EAF: The EAF process modeling site

PRMC > Processes > EAF > Interface

Interface definitions for EAF process models:

For a description of the general purpose process modelling software interface, refer to the PRMC Interface pages. Here we provide some motivation from an anticipated EAF community point of view. Then we define the input data vector xi, the parameters pk and the output vector yj for process models describing the electric arc steelmaking furnace (EAF).
Please refer to this interface by the following identifiers:
DATA_VERSION    = prm05.b (the PRMC Interface version)
PROCESS_NAME    = eaf     (the unique name of the process - never changing!)
PROCESS_VERSION = 0.5b    (the version of this process specific interface)
When there is no a(α) in the version specifiers, the interface is unchangeable because existing software and systems are using it. A b (β) indicates the interface is currently tested. New and changed interfaces will get a new number!

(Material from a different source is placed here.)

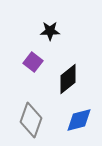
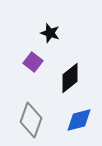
black star: moved 2 px down; rotated 18 degrees clockwise
black diamond: moved 2 px right, 1 px up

Motivation for an open EAF data format and model interface:

EAF process models should be comparable and exchangeable

While there are several commercial and academic EAF process models, a scientific validation and comparision is currently very difficult. The end users have almost no chance to choose a process model depending on technical criteria, e.g. best prediction of tap temperature for the 2007 data after training with the 2006 data.

EAF process models should be independent of a specific automation environment

Automation environments and process models can be developed independently and an open interface will allow the usage and/or test of different process models. On the long term, plant specific process models will fail to reach the state-of-the-art. Additionally open interfaces support modularization of the automation environments. Complexity management is much easier if there are open borders with well defined interfaces.

EAF plant operation data should be collectible, exchangeable and future-proof

By collecting and saving the detailed inputs and parameters required by the process model interface, a maximum chance for the usefullness of stored plant operation data in the future is maintained. This long term storage of detailed data will become more and more important because this data is the basis for model parameter determination by inverse modelling and thus for MPC and model based process optimization systems. The data scatter und missing data problem in the charging material properties (scrap, ...) requires long term data collection for statitical analysis.

University research can be linked to industrial practise

Due to the increased innovation rate new process routes for new steel grades need to find their way to production. Academic support may stimulate the permanent process optimization in the plants.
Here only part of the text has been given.